**Your task**
Write out the entries below exactly as they stand. Skip every image.

**Data under study**
Start of Block

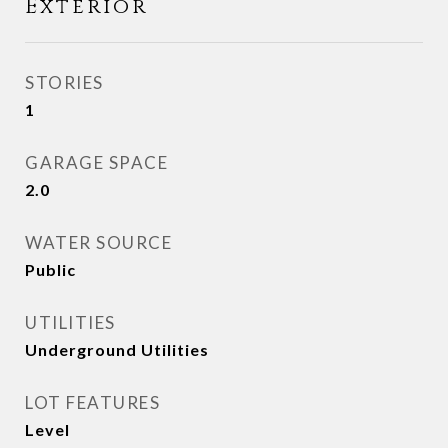
Exterior
STORIES
1
GARAGE SPACE
2.0
WATER SOURCE
Public
UTILITIES
Underground Utilities
LOT FEATURES
Level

End of Block

**Expected answer**
Exterior
STORIES
1
GARAGE SPACE
2.0
WATER SOURCE
Public
UTILITIES
Underground Utilities
LOT FEATURES
Level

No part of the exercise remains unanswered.